Bob Dylan Lived in This Harlem Home for 14 Years and It Just Sold After a $250K Price Cut

The house where Bob Dylan quietly disappeared for 14 years has finally found a new owner. The sale closed at $2.8 million. The buyer’s name? Still not public.

On West 139th Street in Harlem, at a landmarked five-story townhouse that has outlasted two ownership changes since Dylan left, a deal has officially closed. And the part that most people are glossing over is not the price. It is what this address actually is.

The House at 265 West 139th Street

Dylan bought this property in 1986. He lived there until 2000, then sold it for $560,000.

The home was designed by McKim, Mead and White in 1891. Five bedrooms, 4,500 square feet, six decorative fireplaces, original hardwood floors, Palladian windows, pocket doors, and a Victorian cast-iron oven by Richardson and Boynton Company still in the kitchen.

It sits within the St. Nicholas Historic District and is one of 32 landmarked homes built in the same style by the same firm from the 1890s.

The current sellers, Isam Salah and Elaina Richardson, bought the property in 2018 for $3.17 million. They added radiant-heat bathroom floors, soundproofed windows, a new HVAC system, and a rebuilt rear terrace. Then they listed it and waited.

11 Months, a Price Cut, and a Silent Buyer

The home hit the market in August 2025 at $3 million. It did not move.

In January 2026, the price dropped by $250,000. That shift brought buyers to the table. The property went under contract in February, and as Elle Decor reported, the deal closed at $2.8 million through Colin Montgomery and Stan Ponte of Sotheby’s International Realty.

The sellers paid $3.17 million eight years ago, put money into upgrades, and walked away at $2.8 million. The buyer’s identity remains undisclosed.
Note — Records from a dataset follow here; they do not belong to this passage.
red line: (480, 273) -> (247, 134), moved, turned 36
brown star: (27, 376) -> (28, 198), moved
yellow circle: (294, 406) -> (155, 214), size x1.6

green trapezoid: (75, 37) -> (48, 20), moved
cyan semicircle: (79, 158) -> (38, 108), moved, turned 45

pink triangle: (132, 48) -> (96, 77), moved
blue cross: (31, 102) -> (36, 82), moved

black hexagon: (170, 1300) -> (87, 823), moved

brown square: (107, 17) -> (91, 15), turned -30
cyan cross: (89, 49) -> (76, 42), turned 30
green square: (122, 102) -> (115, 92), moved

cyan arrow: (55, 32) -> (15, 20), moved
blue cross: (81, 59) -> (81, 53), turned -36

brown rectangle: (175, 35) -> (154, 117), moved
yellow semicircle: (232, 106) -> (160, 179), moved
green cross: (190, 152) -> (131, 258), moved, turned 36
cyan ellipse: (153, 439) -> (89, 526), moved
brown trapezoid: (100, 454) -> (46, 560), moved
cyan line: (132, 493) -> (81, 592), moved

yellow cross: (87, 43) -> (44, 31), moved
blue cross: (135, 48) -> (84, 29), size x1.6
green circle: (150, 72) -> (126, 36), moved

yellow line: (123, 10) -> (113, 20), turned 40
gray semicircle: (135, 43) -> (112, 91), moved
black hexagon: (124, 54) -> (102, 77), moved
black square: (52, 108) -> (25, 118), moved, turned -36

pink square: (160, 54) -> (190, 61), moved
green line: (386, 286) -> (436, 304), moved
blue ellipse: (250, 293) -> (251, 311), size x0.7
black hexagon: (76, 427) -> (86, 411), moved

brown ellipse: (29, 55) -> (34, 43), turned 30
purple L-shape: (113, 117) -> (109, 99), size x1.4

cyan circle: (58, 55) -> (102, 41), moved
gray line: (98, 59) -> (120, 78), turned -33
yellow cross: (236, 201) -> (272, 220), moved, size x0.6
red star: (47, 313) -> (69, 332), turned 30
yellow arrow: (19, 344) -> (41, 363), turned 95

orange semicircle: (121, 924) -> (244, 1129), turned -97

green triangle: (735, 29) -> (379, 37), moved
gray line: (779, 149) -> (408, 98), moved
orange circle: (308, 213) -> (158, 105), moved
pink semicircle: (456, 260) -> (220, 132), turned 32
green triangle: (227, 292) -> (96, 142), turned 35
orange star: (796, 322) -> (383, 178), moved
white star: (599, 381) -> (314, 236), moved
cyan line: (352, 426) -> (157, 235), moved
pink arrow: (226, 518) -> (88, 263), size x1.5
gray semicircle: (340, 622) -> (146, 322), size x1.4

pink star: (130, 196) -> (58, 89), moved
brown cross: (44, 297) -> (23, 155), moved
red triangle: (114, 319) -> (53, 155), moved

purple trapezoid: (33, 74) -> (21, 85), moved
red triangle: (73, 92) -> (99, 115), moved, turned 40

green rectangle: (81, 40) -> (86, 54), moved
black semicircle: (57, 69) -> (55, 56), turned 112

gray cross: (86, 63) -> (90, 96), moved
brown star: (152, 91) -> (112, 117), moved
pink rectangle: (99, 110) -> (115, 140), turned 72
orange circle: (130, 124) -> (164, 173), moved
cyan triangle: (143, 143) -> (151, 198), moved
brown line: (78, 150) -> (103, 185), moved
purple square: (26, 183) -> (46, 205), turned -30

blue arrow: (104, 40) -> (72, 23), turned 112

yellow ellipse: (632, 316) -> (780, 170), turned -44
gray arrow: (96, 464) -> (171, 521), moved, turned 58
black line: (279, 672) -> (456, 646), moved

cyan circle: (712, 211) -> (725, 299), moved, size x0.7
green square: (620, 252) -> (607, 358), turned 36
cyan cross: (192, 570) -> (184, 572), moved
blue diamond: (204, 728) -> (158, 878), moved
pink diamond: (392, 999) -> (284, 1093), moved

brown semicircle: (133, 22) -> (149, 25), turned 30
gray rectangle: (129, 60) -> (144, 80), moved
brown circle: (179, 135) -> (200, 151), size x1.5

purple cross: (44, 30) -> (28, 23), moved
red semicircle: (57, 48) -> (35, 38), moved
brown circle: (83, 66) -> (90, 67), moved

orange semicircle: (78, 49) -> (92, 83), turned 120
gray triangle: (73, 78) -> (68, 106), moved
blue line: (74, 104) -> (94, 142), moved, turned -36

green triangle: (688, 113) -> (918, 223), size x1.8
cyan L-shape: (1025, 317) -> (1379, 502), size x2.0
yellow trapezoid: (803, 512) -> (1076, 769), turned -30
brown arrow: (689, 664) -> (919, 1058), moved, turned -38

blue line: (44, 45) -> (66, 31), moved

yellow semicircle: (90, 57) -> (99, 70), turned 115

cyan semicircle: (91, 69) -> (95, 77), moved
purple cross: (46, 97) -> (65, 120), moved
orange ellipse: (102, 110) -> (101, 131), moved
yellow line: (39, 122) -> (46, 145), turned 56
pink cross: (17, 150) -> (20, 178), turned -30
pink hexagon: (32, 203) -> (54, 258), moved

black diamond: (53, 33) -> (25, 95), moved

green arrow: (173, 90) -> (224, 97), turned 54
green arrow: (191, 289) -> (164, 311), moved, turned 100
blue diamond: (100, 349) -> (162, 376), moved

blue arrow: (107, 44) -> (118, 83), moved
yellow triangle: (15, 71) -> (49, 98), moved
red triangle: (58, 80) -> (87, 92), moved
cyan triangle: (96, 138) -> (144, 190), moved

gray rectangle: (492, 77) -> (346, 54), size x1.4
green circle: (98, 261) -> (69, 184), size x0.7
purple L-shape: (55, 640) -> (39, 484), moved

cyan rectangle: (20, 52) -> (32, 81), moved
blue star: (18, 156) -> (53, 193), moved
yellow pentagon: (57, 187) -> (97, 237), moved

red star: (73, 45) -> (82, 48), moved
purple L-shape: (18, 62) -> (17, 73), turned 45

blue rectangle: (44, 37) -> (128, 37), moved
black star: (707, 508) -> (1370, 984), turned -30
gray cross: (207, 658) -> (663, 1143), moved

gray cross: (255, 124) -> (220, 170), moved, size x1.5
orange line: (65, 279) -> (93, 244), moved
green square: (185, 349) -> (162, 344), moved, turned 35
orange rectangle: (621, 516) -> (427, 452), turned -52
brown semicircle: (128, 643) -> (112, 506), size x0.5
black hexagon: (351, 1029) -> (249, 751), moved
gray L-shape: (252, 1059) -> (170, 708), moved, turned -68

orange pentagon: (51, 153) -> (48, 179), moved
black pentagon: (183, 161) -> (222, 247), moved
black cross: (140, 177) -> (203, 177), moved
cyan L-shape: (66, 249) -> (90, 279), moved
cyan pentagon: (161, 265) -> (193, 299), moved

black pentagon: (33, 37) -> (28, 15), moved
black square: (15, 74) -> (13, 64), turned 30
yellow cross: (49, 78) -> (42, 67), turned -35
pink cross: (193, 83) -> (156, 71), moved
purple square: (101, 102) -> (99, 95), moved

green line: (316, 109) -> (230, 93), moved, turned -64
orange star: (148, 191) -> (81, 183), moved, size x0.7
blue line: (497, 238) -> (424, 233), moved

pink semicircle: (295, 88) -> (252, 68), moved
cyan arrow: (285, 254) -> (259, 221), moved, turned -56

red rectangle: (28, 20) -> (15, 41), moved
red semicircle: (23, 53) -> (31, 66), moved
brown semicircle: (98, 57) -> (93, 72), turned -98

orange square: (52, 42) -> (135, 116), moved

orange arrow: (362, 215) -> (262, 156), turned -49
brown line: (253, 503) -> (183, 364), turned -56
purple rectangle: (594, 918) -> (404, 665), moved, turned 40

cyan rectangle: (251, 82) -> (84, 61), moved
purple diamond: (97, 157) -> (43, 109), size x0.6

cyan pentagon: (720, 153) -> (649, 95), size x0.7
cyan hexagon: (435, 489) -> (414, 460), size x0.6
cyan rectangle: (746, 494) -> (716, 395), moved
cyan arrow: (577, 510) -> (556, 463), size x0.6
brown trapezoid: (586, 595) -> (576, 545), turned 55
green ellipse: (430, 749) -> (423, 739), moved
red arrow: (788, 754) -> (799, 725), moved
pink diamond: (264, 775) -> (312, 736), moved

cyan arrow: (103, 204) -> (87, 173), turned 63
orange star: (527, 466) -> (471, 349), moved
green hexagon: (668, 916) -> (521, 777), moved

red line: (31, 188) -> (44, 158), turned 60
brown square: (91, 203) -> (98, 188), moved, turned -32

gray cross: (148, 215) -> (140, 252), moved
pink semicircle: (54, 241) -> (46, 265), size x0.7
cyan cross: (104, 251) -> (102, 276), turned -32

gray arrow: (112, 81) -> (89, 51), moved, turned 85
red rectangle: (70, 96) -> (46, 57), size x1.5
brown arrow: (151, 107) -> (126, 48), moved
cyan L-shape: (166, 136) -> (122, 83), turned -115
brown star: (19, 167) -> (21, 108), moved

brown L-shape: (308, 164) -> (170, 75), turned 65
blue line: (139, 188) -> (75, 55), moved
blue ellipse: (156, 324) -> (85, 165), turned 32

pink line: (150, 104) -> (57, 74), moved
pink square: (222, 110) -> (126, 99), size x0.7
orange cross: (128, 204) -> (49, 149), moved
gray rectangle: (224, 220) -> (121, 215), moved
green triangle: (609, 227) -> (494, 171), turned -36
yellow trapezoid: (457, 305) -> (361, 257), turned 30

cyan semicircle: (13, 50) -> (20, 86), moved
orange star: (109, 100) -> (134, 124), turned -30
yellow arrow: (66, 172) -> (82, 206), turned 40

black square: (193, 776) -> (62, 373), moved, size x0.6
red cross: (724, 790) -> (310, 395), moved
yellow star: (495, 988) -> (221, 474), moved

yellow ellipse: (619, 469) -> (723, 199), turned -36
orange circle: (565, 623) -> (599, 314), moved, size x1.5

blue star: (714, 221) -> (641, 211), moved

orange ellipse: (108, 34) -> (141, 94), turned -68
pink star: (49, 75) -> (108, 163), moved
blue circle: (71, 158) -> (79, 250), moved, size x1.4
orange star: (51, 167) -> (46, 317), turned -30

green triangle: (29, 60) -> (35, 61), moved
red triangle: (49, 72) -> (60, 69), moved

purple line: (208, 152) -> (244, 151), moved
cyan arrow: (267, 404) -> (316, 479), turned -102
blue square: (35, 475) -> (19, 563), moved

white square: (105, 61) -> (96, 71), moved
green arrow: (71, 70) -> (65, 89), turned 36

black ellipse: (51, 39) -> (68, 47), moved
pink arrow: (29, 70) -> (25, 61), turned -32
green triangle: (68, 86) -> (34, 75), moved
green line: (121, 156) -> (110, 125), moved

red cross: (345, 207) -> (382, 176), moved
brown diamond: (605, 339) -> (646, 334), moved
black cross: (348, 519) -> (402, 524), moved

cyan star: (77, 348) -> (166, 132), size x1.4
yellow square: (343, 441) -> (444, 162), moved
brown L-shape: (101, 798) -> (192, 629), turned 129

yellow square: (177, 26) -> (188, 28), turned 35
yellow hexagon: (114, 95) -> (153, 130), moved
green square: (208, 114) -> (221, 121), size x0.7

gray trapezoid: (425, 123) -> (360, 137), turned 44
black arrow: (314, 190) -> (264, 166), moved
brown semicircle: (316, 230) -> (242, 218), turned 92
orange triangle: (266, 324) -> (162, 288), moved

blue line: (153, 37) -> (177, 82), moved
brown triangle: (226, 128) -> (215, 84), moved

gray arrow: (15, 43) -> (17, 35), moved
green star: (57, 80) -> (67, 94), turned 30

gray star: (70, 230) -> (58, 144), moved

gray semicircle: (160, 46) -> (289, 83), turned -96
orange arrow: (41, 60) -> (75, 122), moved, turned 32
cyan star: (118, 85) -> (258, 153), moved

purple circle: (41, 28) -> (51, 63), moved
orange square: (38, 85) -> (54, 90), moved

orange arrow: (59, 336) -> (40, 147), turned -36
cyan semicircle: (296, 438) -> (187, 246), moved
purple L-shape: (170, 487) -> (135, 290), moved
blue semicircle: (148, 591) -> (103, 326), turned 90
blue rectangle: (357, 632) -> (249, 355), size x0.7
What Strivers’ Row Actually Means and Why Dylan Chose It

bob dylan manhattan townhouse sold
Image Credit: People Magazine

This is the angle nobody covered.

Strivers’ Row is not simply a historic district. It was the aspirational center of Black New York during the Harlem Renaissance. Adam Clayton Powell Jr. lived here. So did W.C.

Handy, widely recognized as the father of the blues, and Vertner Tandy, the first licensed Black architect in New York State.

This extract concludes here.